Le chant des partisans


 

Ha, la saloperie patriotarde, la nauséabonde dégueulasserie guerrière, franchouillarde et hypocrite. Vite, revoyons les films Au bon beurre (1981) et Uranus (1990) pour nous rafraîchir la mémoire. La dite résistance c’est du bidon, c’est du vent, une légende construite après-coup par les spécialisses en propagande nationaliste, staliniens et gaullistes entremêlés, dans une union logique, contre nous, les humains.

Le mythe du partisan français, quelle mauvaise blague !

Si on lit bien attentivement L’an prochain, la révolution de Maurice Rajsfus (1985), on apprend que la plupart des combattants étaient des émigrés de fraîche date, qui luttaient contre un régime de terreur international et non pas pour « libérer la France ».

La plupart ont été anéantis par les câlins entre Hitler et Staline, en 1938, et leurs illusions tombant, ont quitté leurs PC respectifs et continué le combat, en France en particulier, contre l’oppression capitaliste, toutes nationalités confondues. Contre eux, le parti communiste français a lutté âprement… en tant qu’allié d’Hitler jusqu’en 1941 !

Les vrais résistants ciblaient les officiers allemands et évitaient de tuer les simples soldats, organisaient même des canaux de désertion, etc., bref, essayaient de mettre la troupe d’occupation de leur côté.

Contre cela, le PCF a imposé le mot d’ordre raciste et a-classiste « A chacun son boche », mettant en danger ceux qui tentaient de maintenir une distinction de classe. Les staliniens ont vendu à la Gestapo, et leurs tortionnaires français et allemands, nombre de militants qui refusaient leur nouvel ordre soviétique.

Druon, Kessel et Marly, le trio infernal au service de la contre-révolution, vont nous pondre, en 1943, une œuvre sur commande de l’Etat français, appuyé par l’Etat anglais, Le chant des partisans. Il fallait ranimer une flamme nationaliste somme toute vacillante, pour cause que le prolo, en France, ne mangeait pas tous les jours à sa faim. Petite parenthèse, l’occupation en France n’avait rien de comparable aux atrocités que les armées allemandes ont commises en URSS ou dans les pays slaves, contre ces sous-hommes, ces Untermensch, esclaves de la race aryenne, à asservir et éliminer massivement.

S’il n’est pas étonnant que Montand, Hallyday ou Zebda ait repris cette antienne nationaliste, il est regrettable de la retrouver au répertoire de René Binamé, ou d’autres chorales de chants révolutionnaires.

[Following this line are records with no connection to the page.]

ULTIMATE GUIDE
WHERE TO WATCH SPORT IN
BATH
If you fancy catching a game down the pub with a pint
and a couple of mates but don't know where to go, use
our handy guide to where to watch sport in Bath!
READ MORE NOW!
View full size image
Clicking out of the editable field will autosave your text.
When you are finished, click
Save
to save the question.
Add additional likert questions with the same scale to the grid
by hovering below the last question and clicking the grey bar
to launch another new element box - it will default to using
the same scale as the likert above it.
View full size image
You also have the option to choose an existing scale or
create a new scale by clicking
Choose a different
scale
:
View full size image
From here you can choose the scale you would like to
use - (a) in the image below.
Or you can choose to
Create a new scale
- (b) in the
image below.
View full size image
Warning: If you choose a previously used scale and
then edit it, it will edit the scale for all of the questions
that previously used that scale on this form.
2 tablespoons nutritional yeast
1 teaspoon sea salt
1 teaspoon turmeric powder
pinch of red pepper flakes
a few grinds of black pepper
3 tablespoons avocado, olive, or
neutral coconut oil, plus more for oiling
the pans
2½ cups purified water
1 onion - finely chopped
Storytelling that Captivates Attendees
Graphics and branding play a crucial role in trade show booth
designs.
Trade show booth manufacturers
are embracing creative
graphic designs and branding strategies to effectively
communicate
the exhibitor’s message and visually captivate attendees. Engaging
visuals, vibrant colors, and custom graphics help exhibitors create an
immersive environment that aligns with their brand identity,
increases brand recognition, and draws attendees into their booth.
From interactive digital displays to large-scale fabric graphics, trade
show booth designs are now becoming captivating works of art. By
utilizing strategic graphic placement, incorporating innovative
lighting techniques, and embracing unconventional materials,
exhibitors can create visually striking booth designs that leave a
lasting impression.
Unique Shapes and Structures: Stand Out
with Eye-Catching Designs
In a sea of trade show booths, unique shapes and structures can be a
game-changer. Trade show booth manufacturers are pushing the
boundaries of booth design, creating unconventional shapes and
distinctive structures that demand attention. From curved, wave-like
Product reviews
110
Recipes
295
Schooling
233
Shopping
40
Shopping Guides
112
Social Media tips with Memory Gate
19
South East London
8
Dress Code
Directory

En 1943 toujours, Emmanuel d’Astier de La Vigerie (sic !) s’associe avec l’infatigable Marly pour commettre La complainte du partisan, dans la même veine geignarde, a-classiste, antifasciste primaire… Cette chanson tire-jus est aussi pernicieuse que sa grande sœur et tend à construire une communauté nationale factice, artificielle, contre-nature.

A la dite libération, il a fallu très vite… désarmer le prolo résistant, des fois qu’il utiliserait ses armes à mauvais escient. L’effort de guerre, avec rationnement, cadences infernales et contrôle stalinien à la clef, a duré jusqu’en 1948 !

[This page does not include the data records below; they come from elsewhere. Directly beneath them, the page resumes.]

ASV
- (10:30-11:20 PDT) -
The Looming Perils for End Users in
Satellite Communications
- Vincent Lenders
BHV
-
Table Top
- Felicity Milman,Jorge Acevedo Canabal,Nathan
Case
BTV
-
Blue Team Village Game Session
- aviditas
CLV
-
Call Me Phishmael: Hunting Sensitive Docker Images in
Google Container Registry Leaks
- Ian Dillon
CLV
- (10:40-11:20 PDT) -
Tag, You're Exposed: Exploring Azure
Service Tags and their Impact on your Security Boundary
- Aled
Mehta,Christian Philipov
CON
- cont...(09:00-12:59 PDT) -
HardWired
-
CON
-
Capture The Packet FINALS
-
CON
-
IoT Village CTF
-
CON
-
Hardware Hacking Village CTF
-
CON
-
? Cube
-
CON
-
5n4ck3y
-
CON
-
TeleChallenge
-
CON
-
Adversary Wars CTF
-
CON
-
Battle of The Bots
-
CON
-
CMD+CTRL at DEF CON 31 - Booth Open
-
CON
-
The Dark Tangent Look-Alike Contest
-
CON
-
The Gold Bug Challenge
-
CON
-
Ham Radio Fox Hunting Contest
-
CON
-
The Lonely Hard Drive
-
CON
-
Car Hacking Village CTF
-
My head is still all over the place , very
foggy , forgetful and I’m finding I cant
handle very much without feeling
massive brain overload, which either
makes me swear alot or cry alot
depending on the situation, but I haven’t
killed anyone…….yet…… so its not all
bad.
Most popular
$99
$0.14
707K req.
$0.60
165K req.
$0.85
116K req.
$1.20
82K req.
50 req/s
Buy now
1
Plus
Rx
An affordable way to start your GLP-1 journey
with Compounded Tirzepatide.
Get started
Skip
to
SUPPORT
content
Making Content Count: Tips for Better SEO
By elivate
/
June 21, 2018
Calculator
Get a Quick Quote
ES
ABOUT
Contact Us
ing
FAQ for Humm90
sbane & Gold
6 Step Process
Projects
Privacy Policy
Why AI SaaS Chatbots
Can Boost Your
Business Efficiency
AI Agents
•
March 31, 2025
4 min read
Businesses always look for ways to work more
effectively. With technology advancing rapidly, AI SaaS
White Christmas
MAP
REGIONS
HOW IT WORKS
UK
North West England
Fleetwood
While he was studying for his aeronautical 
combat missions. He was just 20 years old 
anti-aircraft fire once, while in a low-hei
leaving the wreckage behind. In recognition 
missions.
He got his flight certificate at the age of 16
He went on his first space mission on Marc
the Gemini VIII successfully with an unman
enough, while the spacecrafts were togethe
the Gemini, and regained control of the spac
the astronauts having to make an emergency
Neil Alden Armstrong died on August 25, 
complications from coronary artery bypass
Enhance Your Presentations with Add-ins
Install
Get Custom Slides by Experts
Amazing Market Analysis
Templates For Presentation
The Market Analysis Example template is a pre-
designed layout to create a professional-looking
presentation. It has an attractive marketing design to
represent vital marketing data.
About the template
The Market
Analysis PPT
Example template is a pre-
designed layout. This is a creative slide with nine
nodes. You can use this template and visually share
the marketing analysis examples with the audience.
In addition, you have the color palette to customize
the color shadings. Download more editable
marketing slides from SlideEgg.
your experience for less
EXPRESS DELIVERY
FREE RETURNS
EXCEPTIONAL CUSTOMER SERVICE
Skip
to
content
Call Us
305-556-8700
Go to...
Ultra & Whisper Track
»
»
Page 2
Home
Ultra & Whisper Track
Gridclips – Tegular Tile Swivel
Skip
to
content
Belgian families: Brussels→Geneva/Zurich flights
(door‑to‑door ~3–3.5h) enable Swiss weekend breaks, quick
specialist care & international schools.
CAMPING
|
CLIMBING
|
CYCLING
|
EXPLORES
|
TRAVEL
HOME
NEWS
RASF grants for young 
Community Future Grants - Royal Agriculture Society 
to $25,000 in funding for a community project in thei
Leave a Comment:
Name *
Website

Une lutte très dure a d’ailleurs éclaté en 1948, dans le Nord de la France, réprimée de façon extrêmement brutale par des CRS, bons Français imposant l’ordre français, contre lesquels nos frères grévistes ont créé le mot d’ordre internationaliste : CRS-SS !

 


Paroles:

Ami, entends-tu le vol noir des corbeaux sur nos plaines?
Ami, entends-tu les cris sourds du pays qu’on enchaîne?
Ohé, partisans, ouvriers et paysans, c’est l’alarme.
Ce soir l’ennemi connaîtra le prix du sang et les larmes.

Montez de la mine, descendez des collines, camarades!
Sortez de la paille les fusils, la mitraille, les grenades.
Ohé, les tueurs à la balle et au couteau, tuez vite!
Ohé, saboteur, attention à ton fardeau: dynamite…

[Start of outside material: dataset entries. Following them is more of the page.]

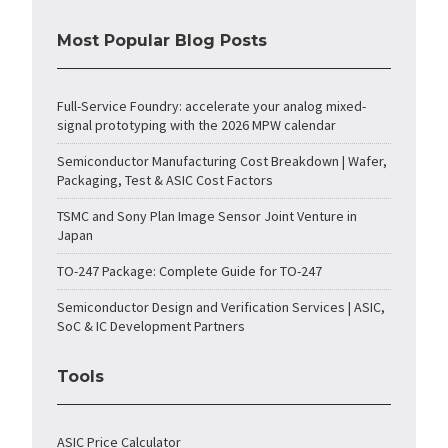
Most Popular Blog Posts
Full-Service Foundry: accelerate your analog mixed-
signal prototyping with the 2026 MPW calendar
Semiconductor Manufacturing Cost Breakdown | Wafer,
Packaging, Test & ASIC Cost Factors
TSMC and Sony Plan Image Sensor Joint Venture in
Japan
TO-247 Package: Complete Guide for TO-247
Semiconductor Design and Verification Services | ASIC,
SoC & IC Development Partners
Tools
ASIC Price Calculator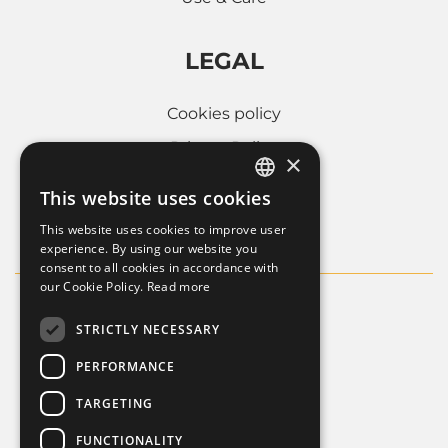
LEGAL
Cookies policy
Privacy Policy
×
Whistleblowing
This website uses cookies
ITALIAN
Company informations
This website uses cookies to improve user
FRENCH
experience. By using our website you
consent to all cookies in accordance with
ENGLISH
our Cookie Policy.
Read more
STRICTLY NECESSARY
PERFORMANCE
TARGETING
FUNCTIONALITY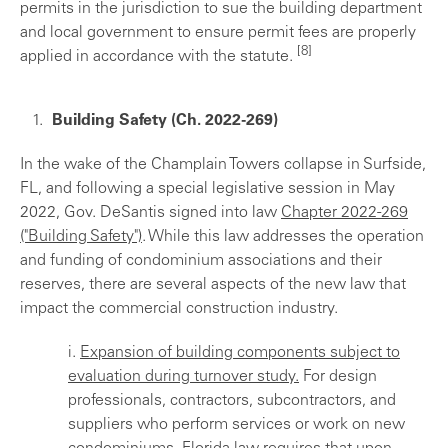
permits in the jurisdiction to sue the building department
and local government to ensure permit fees are properly
[8]
applied in accordance with the statute.
Building Safety (Ch. 2022-269)
In the wake of the Champlain Towers collapse in Surfside,
FL, and following a special legislative session in May
2022, Gov. DeSantis signed into law
Chapter 2022-269
("Building Safety")
. While this law addresses the operation
and funding of condominium associations and their
reserves, there are several aspects of the new law that
impact the commercial construction industry.
i.
Expansion of building components subject to
evaluation during turnover study.
For design
professionals, contractors, subcontractors, and
suppliers who perform services or work on new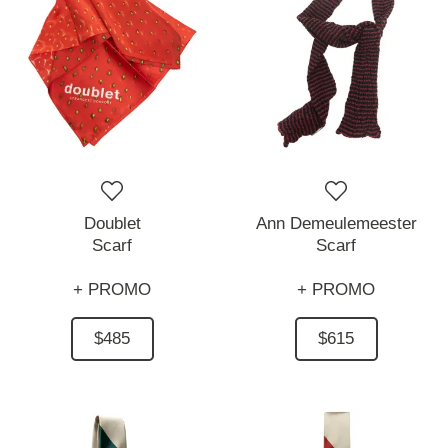
Doublet
Ann Demeulemeester
Scarf
Scarf
+ PROMO
+ PROMO
$485
$615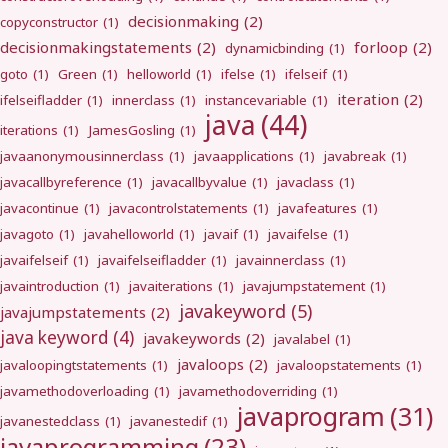
decisionmaking
(2)
copyconstructor
(1)
decisionmakingstatements
(2)
forloop
(2)
dynamicbinding
(1)
goto
(1)
Green
(1)
helloworld
(1)
ifelse
(1)
ifelseif
(1)
iteration
(2)
ifelseifladder
(1)
innerclass
(1)
instancevariable
(1)
java
(44)
iterations
(1)
JamesGosling
(1)
javaanonymousinnerclass
(1)
javaapplications
(1)
javabreak
(1)
javacallbyreference
(1)
javacallbyvalue
(1)
javaclass
(1)
javacontinue
(1)
javacontrolstatements
(1)
javafeatures
(1)
javagoto
(1)
javahelloworld
(1)
javaif
(1)
javaifelse
(1)
javaifelseif
(1)
javaifelseifladder
(1)
javainnerclass
(1)
javaintroduction
(1)
javaiterations
(1)
javajumpstatement
(1)
javakeyword
(5)
javajumpstatements
(2)
java keyword
(4)
javakeywords
(2)
javalabel
(1)
javaloops
(2)
javaloopingtstatements
(1)
javaloopstatements
(1)
javamethodoverloading
(1)
javamethodoverriding
(1)
javaprogram
(31)
javanestedclass
(1)
javanestedif
(1)
javaprogramming
(23)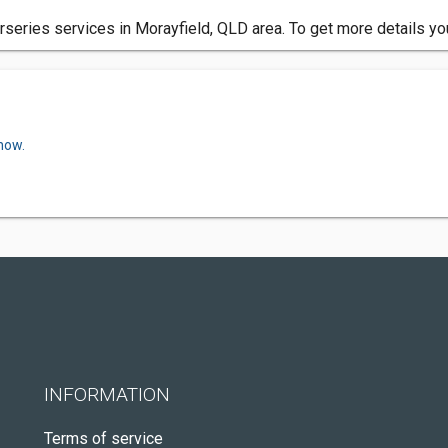
series services in Morayfield, QLD area. To get more details yo
now.
INFORMATION
Terms of service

C’est nous qui brisons les barreaux des prisons pour nos frères.
La haine à nos trousses et la faim qui nous pousse, la misère.
Il y a des pays où les gens au creux des lits font des rêves.
Ici, nous, vois-tu, nous on marche et nous on tue, nous on crève…

Ici chacun sait ce qu’il veut, ce qu’il fait quand il passe.
Ami, si tu tombes un ami sort de l’ombre à ta place.
Demain du sang noir sèchera au grand soleil sur les routes.
Chantez, compagnons, dans la nuit la Liberté nous écoute…

Ami, entends-tu ces cris sourds du pays qu’on enchaîne?
Ami, entends-tu le vol noir des corbeaux sur nos plaines?